Some people are resisting these unreasonable levels of holiday spending, taking family budgets and the risks of spoiling their children into consideration. But even these enlightened folks speak only in terms of tempering the rush, of getting spending under $100 per child. These brave souls risking social shame and the ire of a frothing ad-infused child still feel as if some material thing must be given.
With the consumption frenzy and hangover still fresh in our minds, and New Year’s and its resolutions around the corner, perhaps this is a good time to ask: What did we focus on? How was our time and money spent?
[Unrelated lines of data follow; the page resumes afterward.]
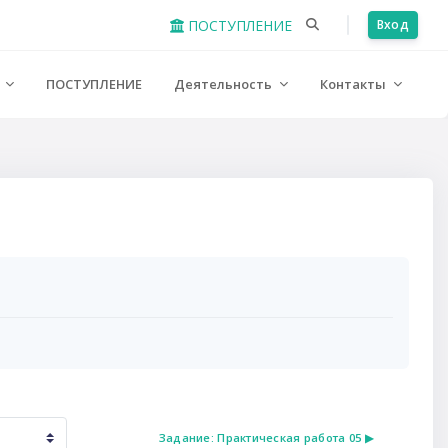
ПОСТУПЛЕНИЕ
Вход
е
ПОСТУПЛЕНИЕ
Деятельность
Контакты
Задание: Практическая работа 05 ▶︎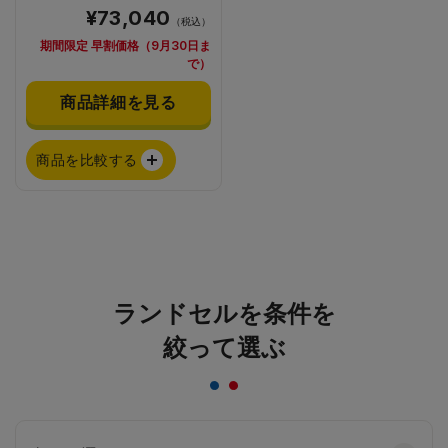
¥73,040
（税込）
期間限定 早割価格（9月30日ま
で）
商品詳細を見る
商品を比較する
ランドセルを条件を
絞って選ぶ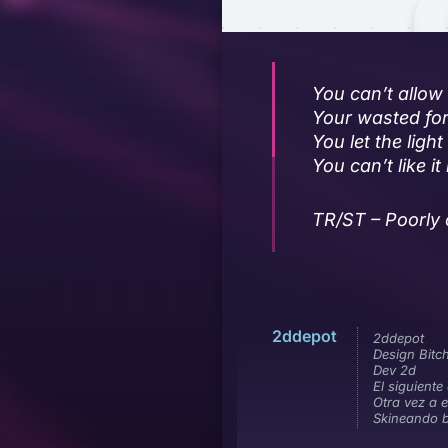
You can’t allow 
Your wasted for
You let the light 
You can’t like i
TR/ST – Poorly
2ddepot
2ddepot
Design Bitc
Dev 2d
El siguiente
Otra vez a 
Skineando 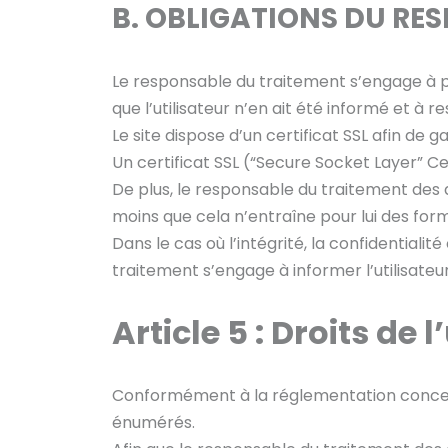
B. OBLIGATIONS DU RE
Le responsable du traitement s’engage à p
que l’utilisateur n’en ait été informé et à 
Le site dispose d’un certificat SSL afin de g
Un certificat SSL (“Secure Socket Layer” Cer
De plus, le responsable du traitement des d
moins que cela n’entraîne pour lui des for
Dans le cas où l’intégrité, la confidential
traitement s’engage à informer l’utilisate
Article 5 :
Droits de l’
Conformément à la réglementation concerna
énumérés.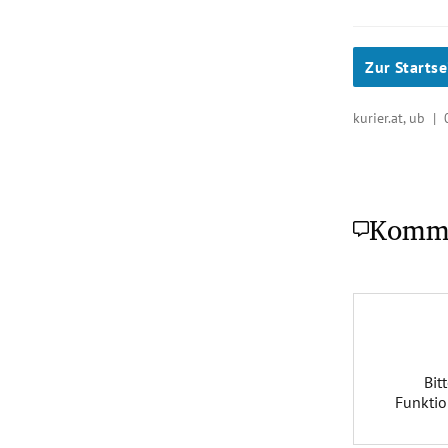
Zur Startse
kurier.at, ub |
Komm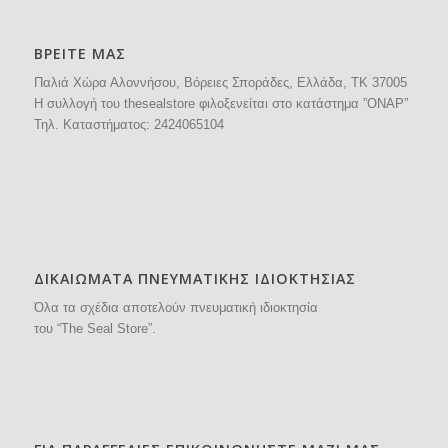
ΒΡΕΙΤΕ ΜΑΣ
Παλιά Χώρα Αλοννήσου, Βόρειες Σποράδες, Ελλάδα, ΤΚ 37005
H συλλογή του thesealstore φιλοξενείται στο κατάστημα ”ΟΝΑΡ”
Τηλ. Καταστήματος:
2424065104
ΔΙΚΑΙΩΜΑΤΑ ΠΝΕΥΜΑΤΙΚΗΣ ΙΔΙΟΚΤΗΣΙΑΣ
Όλα τα σχέδια αποτελούν πνευματική ιδιοκτησία
του “The Seal Store”.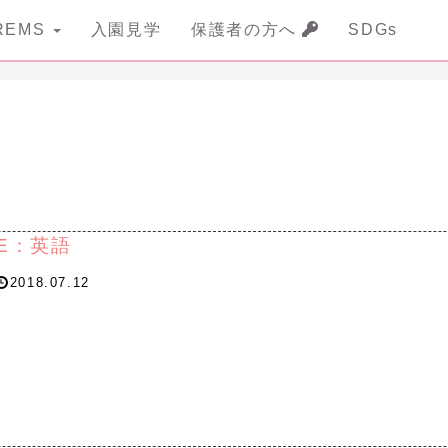
REMS
入園見学
保護者の方へ
SDGs
E：英語
2018.07.12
If the holiday season has left you feeling like you want to do more, to do something different, below are some alternatives that could help.
KIVA, a micro-financing site, allows you to loan small amounts to specific people in need. You choose who gets the loan and they get the money through a local bank, allowing them to buy a piece of equipment or start a small business. The loan eventually gets paid back and you can cash it out or loan it again. This is revolving financial support rather than one-time charity giving that helps sustainable development and empowers locals in need, and I have personally been giving my little sister a KIVA holiday gift for the last 3 years.
OXFAM does a great job of offering gift options that let us satisfy our need to “buy” while doing some good. Browsing their site shows you where your money goes and what people in need really look like.
This list from Oprah.com gives us a whole bunch of affordable charity-shopping options starting as low as $5.